A'Court does a good gag about middle age, a time when she says many women finally feel at peace with the way they look. "Which is ironic," she says, "considering it's the time we actually start looking a bit shit."
She realised she was a grown-up when she started to carry a little compact mirror around, to warn if her face - or the stuff in front of her face - had suddenly melted away.
This is silly as she's very attractive, with a trim, athletic physique, honed from her passion for yoga. On a good week she does three 90-minute classes at an Iyengar studio in Birkenhead. She does a good gag about this, too - you're doing all right if you can pull off a shoulder stand without "suffocating on your own tits". She shows a photo on her iPad of herself in an arrow-straight sarvangasana, still breathing. "I'm quite proud of that."
Why yoga? "It's good for my brain. It's saved my soul, really. It stops all the busy thought processes and makes me get out of my head and think about my body. It strips everything else away. Those moments where you just exist inside yourself - I love that. It's not about how you come across to anybody, or what you look like or sound like."
She feels most like herself when she's practising yoga, just as she does on stage or sitting in her pyjamas, writing. It's a topic she covers in the book. You can recognise when someone feels most like themselves because you can see it on their face.
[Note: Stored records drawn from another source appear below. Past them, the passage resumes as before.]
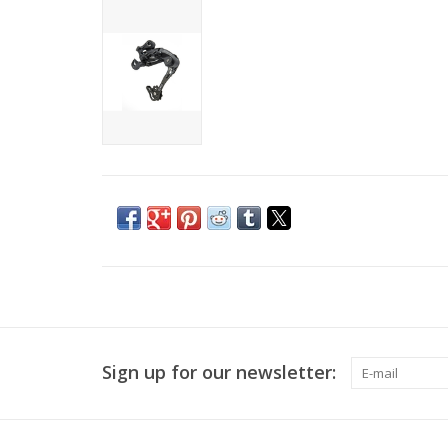
Sign up for our newsletter:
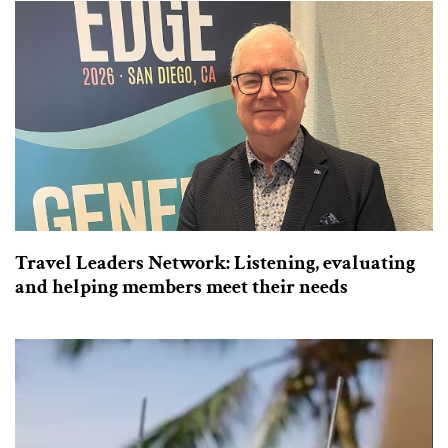
Travel Leaders Network: Listening, evaluating
and helping members meet their needs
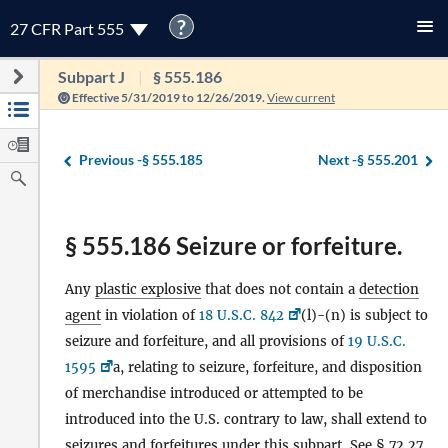
?
27 CFR Part 555
Subpart J
§ 555.186
Effective 5/31/2019 to 12/26/2019.
View current
Previous -
§ 555.185
Next -
§ 555.201
§ 555.186 Seizure or forfeiture.
Any
plastic explosive
that does not contain a
detection
agent
in violation of
18 U.S.C. 842
(l)-(n) is subject to
seizure and forfeiture, and all provisions of
19 U.S.C.
1595
a, relating to seizure, forfeiture, and disposition
of merchandise introduced or attempted to be
introduced into the U.S. contrary to law, shall extend to
seizures and forfeitures under this subpart. See § 72.27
This is how she came to be humbled by her daughter, now 21 years old. Just before she debuted the show, Holly announced she was pregnant. A'Court realised the life she'd envisioned for her involved Holly joining a dance company in New York, so she could go over and visit jazz clubs and go shopping. After the tears and drama that followed, she came to terms with the fact her daughter really wanted to be a mother. But she almost missed the birth. Holly and her partner were living in Australia, and she was due to be induced so A'Court flew over two days ahead of time. But Holly went into labour earlier than expected. On her way to hospital room, her mum got stuck in the lift, a little tragi-comedy scenario at the worst possible moment.
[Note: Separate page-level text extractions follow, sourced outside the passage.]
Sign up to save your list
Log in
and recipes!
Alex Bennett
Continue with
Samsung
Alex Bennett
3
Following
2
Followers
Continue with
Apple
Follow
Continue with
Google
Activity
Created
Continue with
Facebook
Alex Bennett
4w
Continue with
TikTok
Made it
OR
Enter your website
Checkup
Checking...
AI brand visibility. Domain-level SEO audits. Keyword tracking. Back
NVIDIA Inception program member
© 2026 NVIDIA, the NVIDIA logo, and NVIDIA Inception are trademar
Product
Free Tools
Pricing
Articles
The story had a happy ending, of course. And when she saw Holly's face, holding her daughter, she realised she was doing the thing that made her feel the most like herself. Now A'Court is a doting grandmother - which seems an odd word to describe her, somehow - of Ariana-Rose. She, too, has the performance gene. She shows me a film of the child dancing, just like Holly used to.
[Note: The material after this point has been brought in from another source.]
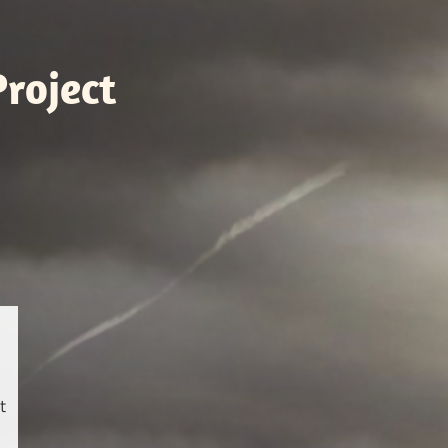
roject
t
"I only have 2000 photos of her."
When she grows up, you can bet no one will forget to tell her how to defrost bread without electricity, how to find her tribe or make chilli con carne. It's all there in the first book on the shelf.
Stuff I Got To Tell My Daughter by Michele A'Court (HarperCollins $34.99) is out on April 1.
She performs at the Bruce Mason Centre on April 15 and the Auckland Writers Festival gala night event on May 14.